In an obituary notice on Friday 25 Nov, Mrs Khoo said that her husband was involved in the legalities of forming a Citizens' Co-op to save the doomed Singapore Herald.
"On May 27, 1971 - after the Wee Cho Yaw fiasco - a pro-tem committee of "five concerned citizens," namely University of Singapore's economics lecturer Dr Lee Soo Ann, lawyers Francis Khoo Kah Siang, political scientist Patrick Low, bank officer Mok Kwong Yue, and architect Tay Kheng Soon, stepped forward and issued a statement calling upon the people and government to "support our efforts to set up a co-operative to purchase the Singapore Herald and turn it into a Citizens' Paper."
(The Media Enthralled: Singapore Revisited, Francis Seow, page 95)
Although Lee Kuan Yew had reluctantly absolved the CIA of "direct involvement" in the operation of the Singapore Herald, he had persisted in his stubborn belief that other U.S. propaganda agencies were likely financiers, such as the U.S. Information Service and the Voice of America. The Singapore Herald was accused of creating unwelcomed "pressure points on the government" and had to be stopped at all costs.
The international reaction was scathing:
"Singapore is a one-party State and bears the injuries that all one-party States do to themselves.

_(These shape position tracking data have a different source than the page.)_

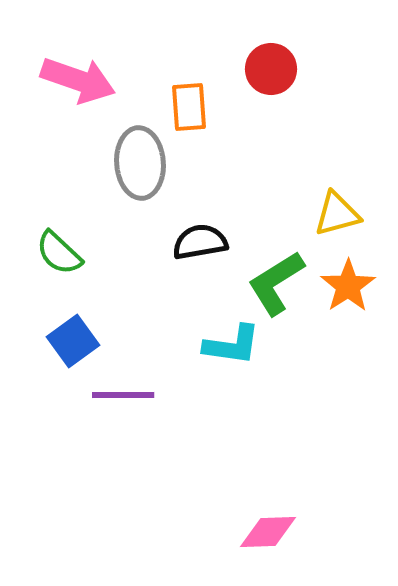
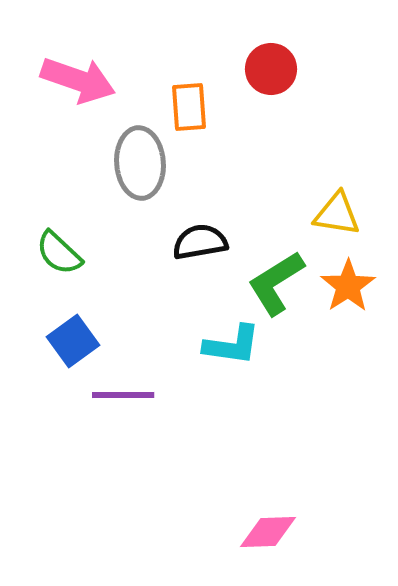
yellow triangle: rotated 24 degrees clockwise
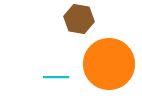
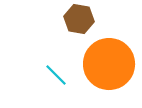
cyan line: moved 2 px up; rotated 45 degrees clockwise
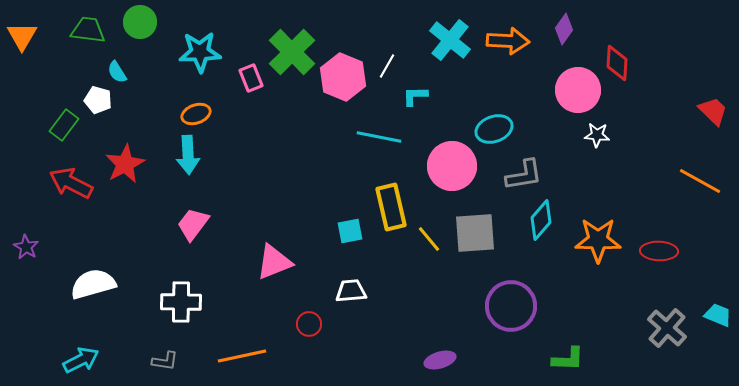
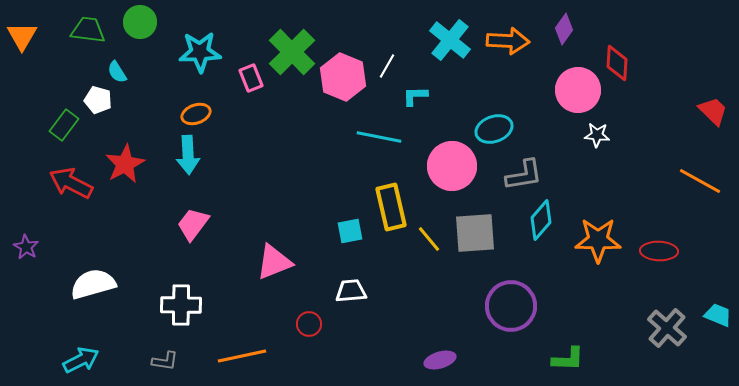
white cross at (181, 302): moved 3 px down
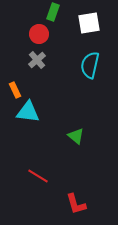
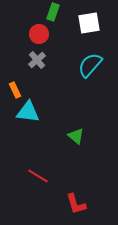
cyan semicircle: rotated 28 degrees clockwise
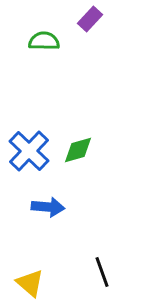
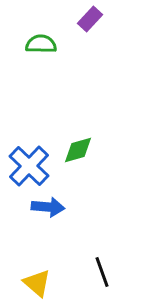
green semicircle: moved 3 px left, 3 px down
blue cross: moved 15 px down
yellow triangle: moved 7 px right
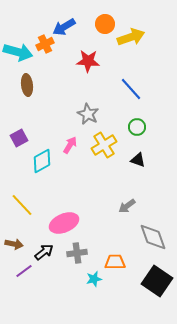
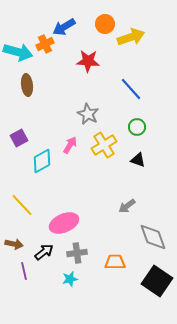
purple line: rotated 66 degrees counterclockwise
cyan star: moved 24 px left
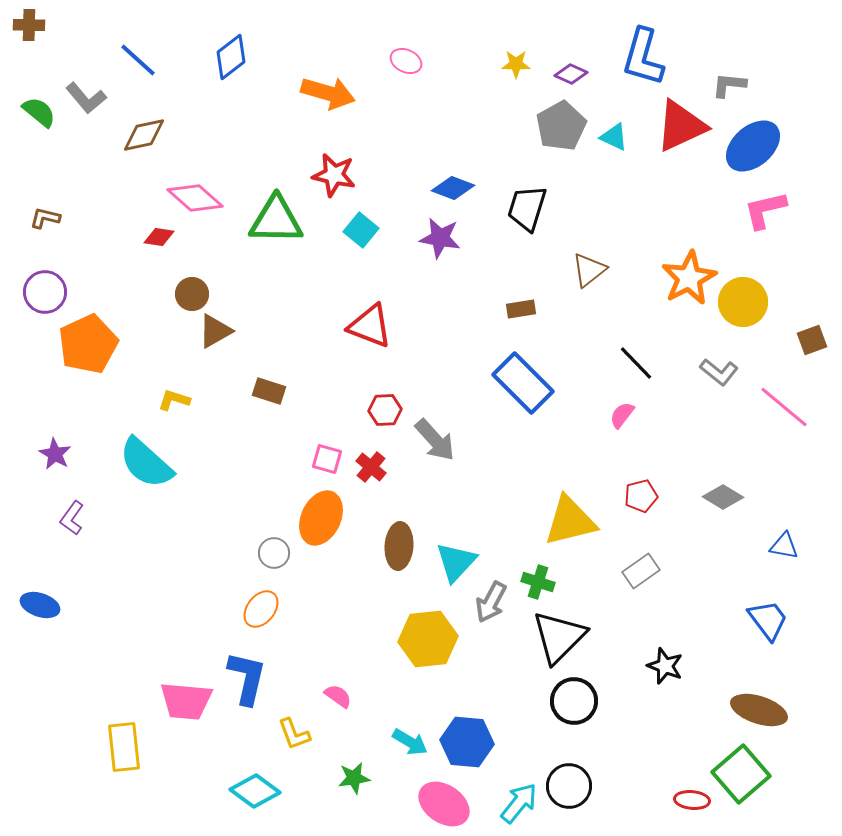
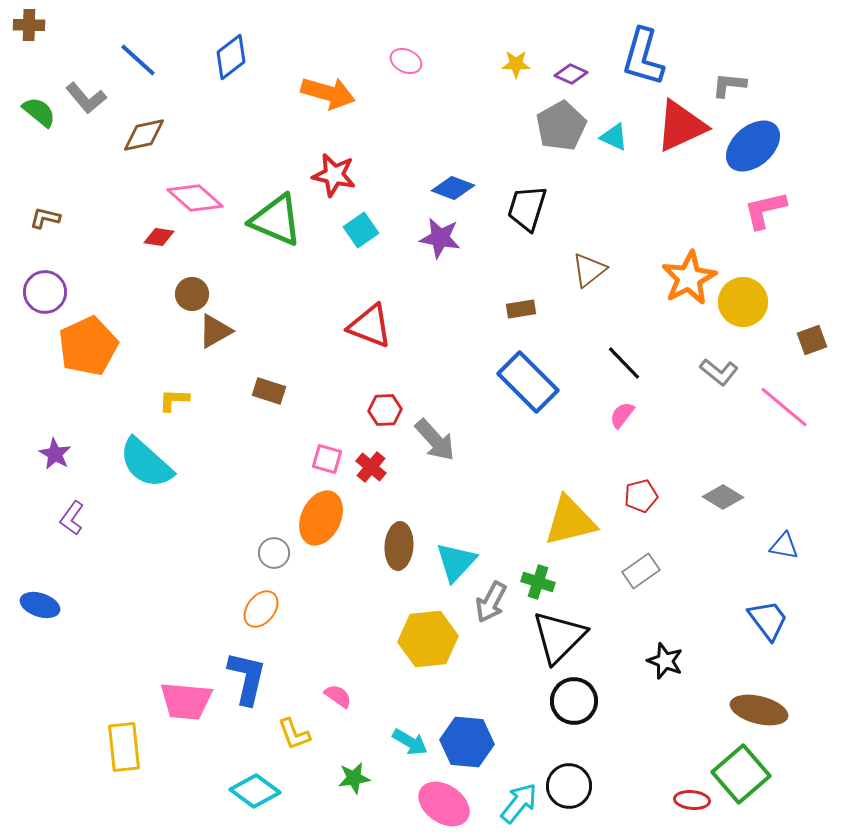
green triangle at (276, 220): rotated 22 degrees clockwise
cyan square at (361, 230): rotated 16 degrees clockwise
orange pentagon at (88, 344): moved 2 px down
black line at (636, 363): moved 12 px left
blue rectangle at (523, 383): moved 5 px right, 1 px up
yellow L-shape at (174, 400): rotated 16 degrees counterclockwise
black star at (665, 666): moved 5 px up
brown ellipse at (759, 710): rotated 4 degrees counterclockwise
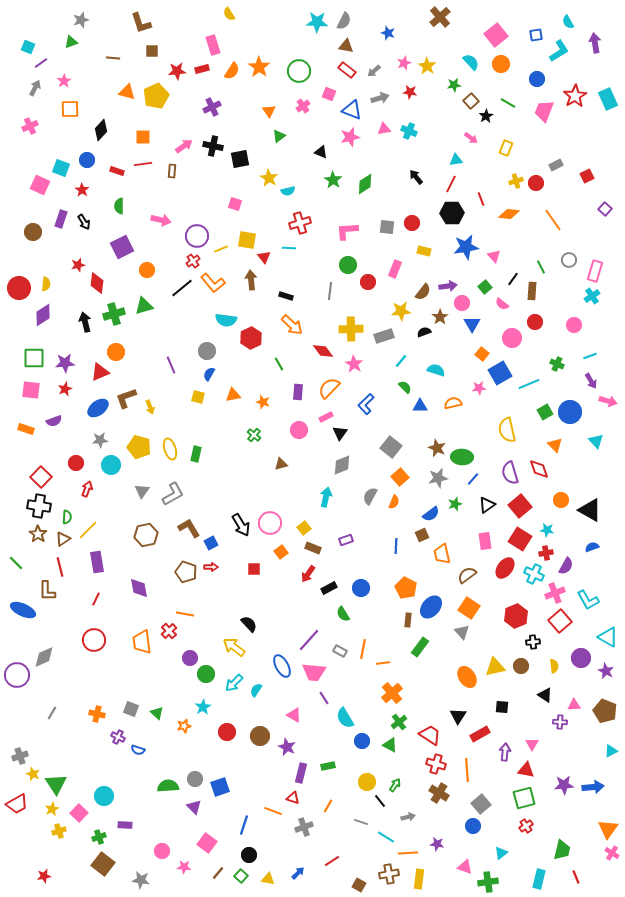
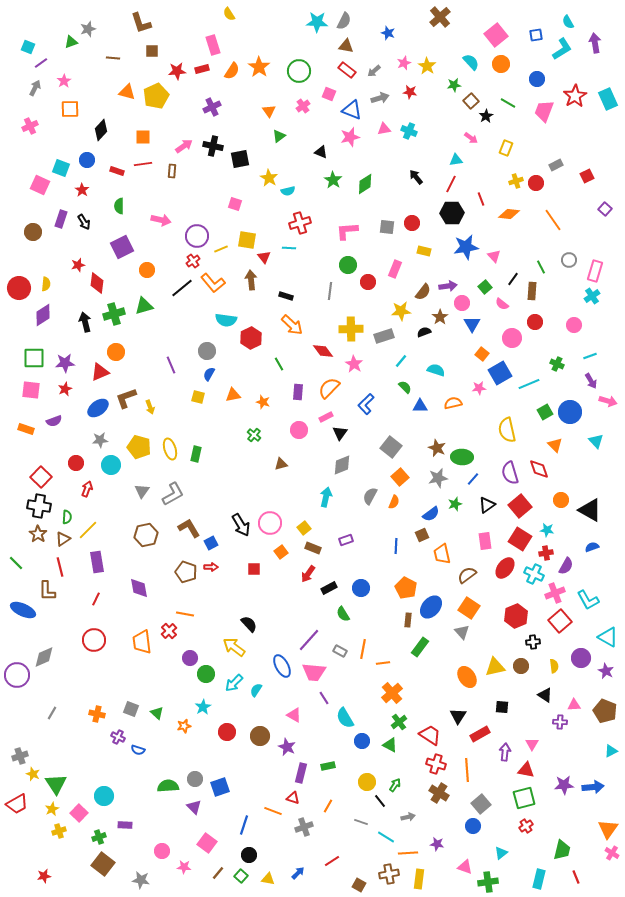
gray star at (81, 20): moved 7 px right, 9 px down
cyan L-shape at (559, 51): moved 3 px right, 2 px up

Those who see the power of the Singapore government and the lengths to which Lee Kuan Yew is prepared to go to hang on to it are frightened by what is likely to be the result of it. In Singapore the question is being asked more often these days: what is the point of being the best fed, best administered, best education nations in Asia if that nation is also one of the least free."
(The Australian, 21 May 1971)
Francis Khoo is free at last. At 64, he takes his place among the heavenly stars.